Seelsorge braucht zukünftig mehr gut ausgebildete Ehrenamtliche

Pressekonferenz zum Schwerpunktthema Seelsorge der Landessynode

Düsseldorf. „Wir brauchen eine kluge Kombination von Haupt- und Ehrenamt“, sagt Präses Dr. Thorsten Latzel bei der heutigen Pressekonferenz zur Zukunft der Seelsorge, die Schwerpunktthema der derzeit tagenden Landessynode der Evangelischen Kirche im Rheinland ist.
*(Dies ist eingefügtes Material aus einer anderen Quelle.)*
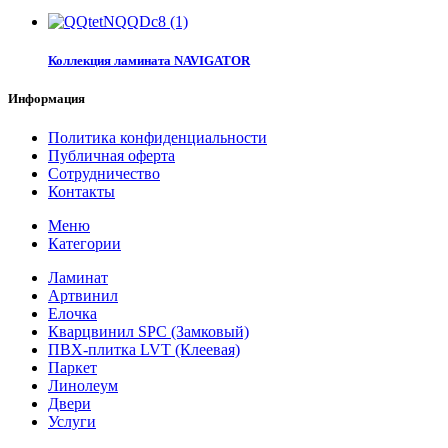
Коллекция ламината NAVIGATOR
Информация
Политика конфиденциальности
Публичная оферта
Сотрудничество
Контакты
Меню
Категории
Ламинат
Артвинил
Елочка
Кварцвинил SPC (Замковый)
ПВХ-плитка LVT (Клеевая)
Паркет
Линолеум
Двери
Услуги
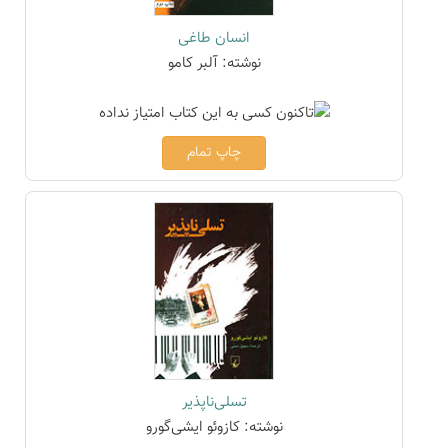
انسان طاغی
نوشته: آلبر کامو
چاپ تمام
تسلی‌ناپذیر
نوشته: کازوئو ایشی‌گورو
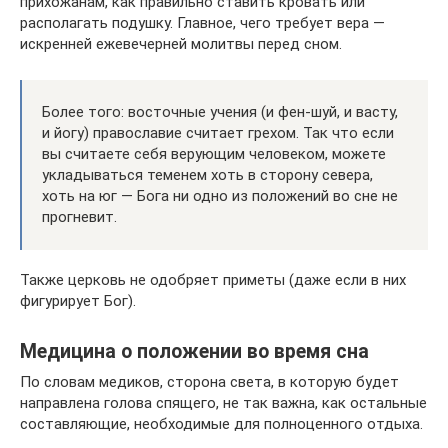
прихожанам, как правильно ставить кровать или
располагать подушку. Главное, чего требует вера —
искренней ежевечерней молитвы перед сном.
Более того: восточные учения (и фен-шуй, и васту,
и йогу) православие считает грехом. Так что если
вы считаете себя верующим человеком, можете
укладываться теменем хоть в сторону севера,
хоть на юг — Бога ни одно из положений во сне не
прогневит.
Также церковь не одобряет приметы (даже если в них
фигурирует Бог).
Медицина о положении во время сна
По словам медиков, сторона света, в которую будет
направлена голова спящего, не так важна, как остальные
составляющие, необходимые для полноценного отдыха.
Auch mit geringeren finanziellen und personellen Möglichkeiten „werden wir eine Kirche sein, die Menschen helfen kann, ihr Leben zu orientieren“, betont Oberkirchenrätin Barbara Rudolph, Leiterin der Abteilung Theologie und Ökumene im Düsseldorfer Landeskirchenamt. Denn: „Wir ermutigen dazu, Ehrenamtliche auszubilden, die Seelsorge mit ihrer eigenen Lebenserfahrung zu verbinden.“

Am Mittwoch, 19. Januar, wird die Landessynode zudem eine Perspektivschrift zur Zukunft der Seelsorge verabschieden, die in ihrem Kern die Relevanz der Seelsorge als kirchliches Handlungsfeld herausstellt und Wege aufzeigt, wie diese auch künftig in einer kleiner werdenden Kirche, mit weniger Geld und Personal, präsent sein kann. „Seelsorge ist die Muttersprache unserer Kirche, die Kommunikation der Liebe Gottes“, erklärt Oberkirchenrätin Barbara Rudolph. „Um das auch in Zukunft zu gewährleisten, müssen wir verstärkt auf den Grundsatz vom Priestertum aller Gläubigen zurückgreifen und Gemeindemitglieder zur Seelsorge untereinander stärken – aber mit professioneller Begleitung.“

Aktuelle Statistik zur Seelsorge

„Wir sind da – 24/7“, betont Kirchenrätin Eva Bernhardt, Dezernentin für Seelsorge im Düsseldorfer Landeskirchenamt – und nennt Arbeitsbereiche und Zahlen. Von 1774 Pfarrinnen und Pfarrern insgesamt sind 1123 (63,3 Prozent) in der Gemeindeseelsorge tätig. 163 Pfarrpersonen (etwa neun Prozent) arbeiten in speziellen Seelsorgefeldern. Größter Bereich sei dabei mit 96 Pfarrpersonen die Seelsorge im Gesundheitswesen, also in Krankenhäusern, in Psychiatrischen Kliniken und Kliniken des Maßregelvollzugs, in Altenheimen und Hospizen.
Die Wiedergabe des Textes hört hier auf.